We started in the big, ground floor entrance space which is key to the success of the building, because it establishes its successful combination of concrete, sculptural monumentality with informality in the way that the spaces are used:-

Behind the Scenes : The Marshall Building
Entrance space © Charles Saumarez-Smith

In theory, the space is public although the whole area feels so dominated by the LSE that it doesn’t feel as if someone might really wander in uninvited. But there is still an effective sense of an open community. We were introduced to the history of the project, which was the result of a public competition in 2016, won by Grafton Architects, based in Dublin, who at that point were relatively less well known, although they had been visiting professors at both Yale and Harvard and, in 2014, had been represented in the Royal Academy’s Sensing Spaces exhibition:-

Behind the Scenes : The Marshall Building
Sensing Spaces exhibition © Jan Friedlein, AKT II

We also discussed the quality of the engineering by AKT II, which is highly complex, based on two independent columnar structures which stretch up through the different floors of the building and support extremely wide roof spans. One of the successful qualities of the building is that although its exterior façades suggest a logical layout, the interior spaces are, in fact, quite complex in the way that they are laid out. And the great entrance atrium has an character of informality, enhanced by wooden carrels along one of the walls where people are either working or chatting and a long bench along the window wall which looks out onto the adjacent Portsmouth Street with its second hand bookshop and pub.

Upstairs we were shown one of the relatively small lecture theatres.
There has obviously been a change in attitude towards public lectures reflected in the character of the spaces.
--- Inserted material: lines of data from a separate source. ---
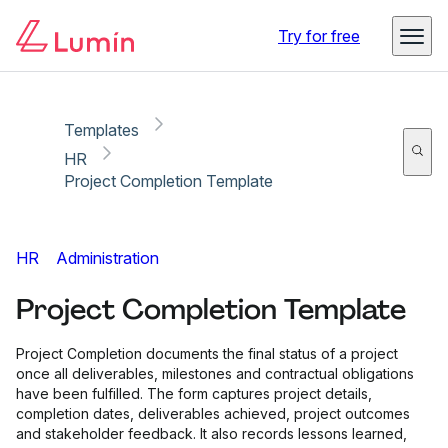
Copy link
Report
Ready for secure eSigning with Lumin Sign
Try for free
Templates
HR
Project Completion Template
HR
Administration
Project Completion Template
Project Completion documents the final status of a project
once all deliverables, milestones and contractual obligations
have been fulfilled. The form captures project details,
completion dates, deliverables achieved, project outcomes
and stakeholder feedback. It also records lessons learned,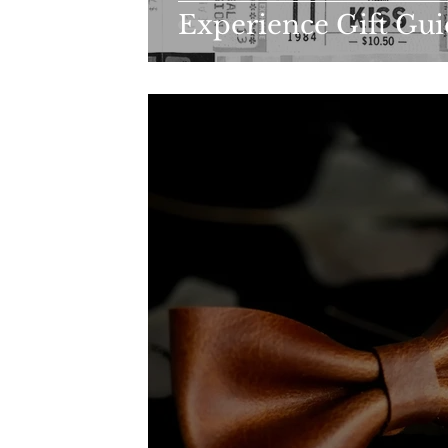
Experience Gift Gu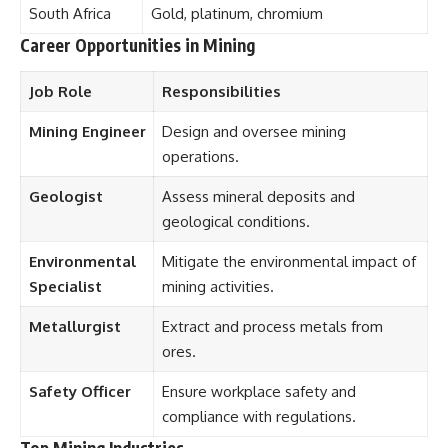
South Africa
Gold, platinum, chromium
Career Opportunities in Mining
Job Role
Responsibilities
Mining Engineer
Design and oversee mining
operations.
Geologist
Assess mineral deposits and
geological conditions.
Environmental
Mitigate the environmental impact of
Specialist
mining activities.
Metallurgist
Extract and process metals from
ores.
Safety Officer
Ensure workplace safety and
compliance with regulations.
Top Mining Industries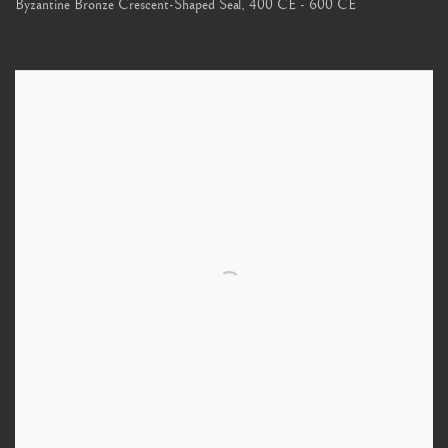
Byzantine Bronze Crescent-Shaped Seal
,
400 CE - 600 CE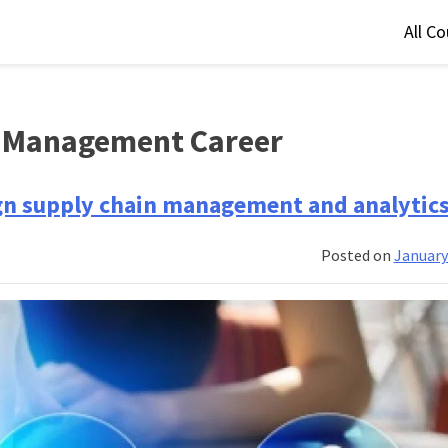
All C
n Management Career
lign supply chain management and analytic
Posted on
January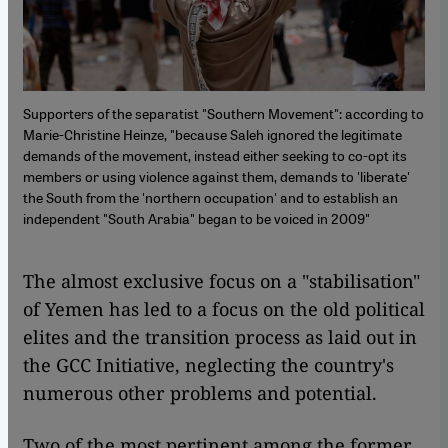
Supporters of the separatist "Southern Movement": according to
Marie-Christine Heinze, "because Saleh ignored the legitimate
demands of the movement, instead either seeking to co-opt its
members or using violence against them, demands to 'liberate'
the South from the 'northern occupation' and to establish an
independent "South Arabia" began to be voiced in 2009"
The almost exclusive focus on a "stabilisation"
of Yemen has led to a focus on the old political
elites and the transition process as laid out in
the GCC Initiative, neglecting the country's
numerous other problems and potential.
Two of the most pertinent among the former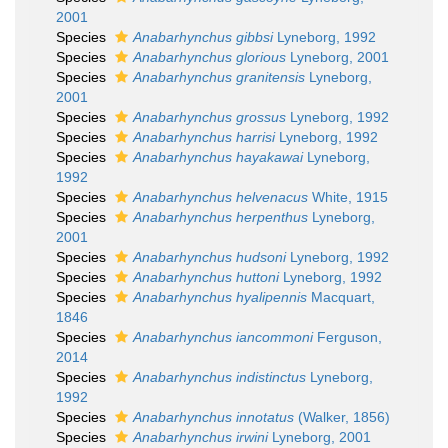
2001
Species
Anabarhynchus gibbsi
Lyneborg, 1992
Species
Anabarhynchus glorious
Lyneborg, 2001
Species
Anabarhynchus granitensis
Lyneborg,
2001
Species
Anabarhynchus grossus
Lyneborg, 1992
Species
Anabarhynchus harrisi
Lyneborg, 1992
Species
Anabarhynchus hayakawai
Lyneborg,
1992
Species
Anabarhynchus helvenacus
White, 1915
Species
Anabarhynchus herpenthus
Lyneborg,
2001
Species
Anabarhynchus hudsoni
Lyneborg, 1992
Species
Anabarhynchus huttoni
Lyneborg, 1992
Species
Anabarhynchus hyalipennis
Macquart,
1846
Species
Anabarhynchus iancommoni
Ferguson,
2014
Species
Anabarhynchus indistinctus
Lyneborg,
1992
Species
Anabarhynchus innotatus
(Walker, 1856)
Species
Anabarhynchus irwini
Lyneborg, 2001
Instead of big formal lecture theatres seating 400 people, which are now regarded as too authoritarian, too much about the individual performance of the lecturer, the preference is for smaller spaces, where everyone can sit at their lap top and are encouraged to be interactive. There are also big windows, making the lecture theatre attractively light. On each floor, there is quite a bit of deliberately ill-defined public space for students to work informally, half focussing on their laptops, but in social space which encourages casual interaction.

Behind the Scenes : The Marshall Building
Photo © Harry Tarbuck

On we went up to the top floor, where students are able to go out onto terraces with amazing views out in all directions over London, an amazing place for meetings or presumably to work or hold classes in the summer.

We then went down to the double-height basement which has a vast Sports Hall for cricket, tennis and badminton, as well as spaces for music practice and weight lifting.

We ended in the outside world, where we were able to admire the three distinct façades. The North façade faces on to Lincoln’s Inn Fields alongside the Royal College of Surgeons:-

Behind the Scenes : The Marshall Building
Photo © Ed Reeve

It provides a public face to the university: austere and rectilinear, but with a degree of intelligent complexity, the product of a long tradition of academic high mindedness. Round the corner and next to the The Old Curiosity Shop which is in the process of restoration, the west façade faces on to Portsmouth Street which has been pedestrianised and provides the closest LSE has to a central gathering space. Grafton Architects have provided a long concrete bench which mirrors the equivalent bench indoors.

I think everyone was impressed. I certainly was. The building is intelligently complex — in some ways, neo-brutalist because of its use of concrete, but humanised by the amount of thought and care which has gone into the patterns of informal student use. I would expect it to be a candidate for this year’s Stirling Prize, although it may be handicapped by the fact that Grafton Architects’ Kingston University building which shares many of the same characteristics won two years ago.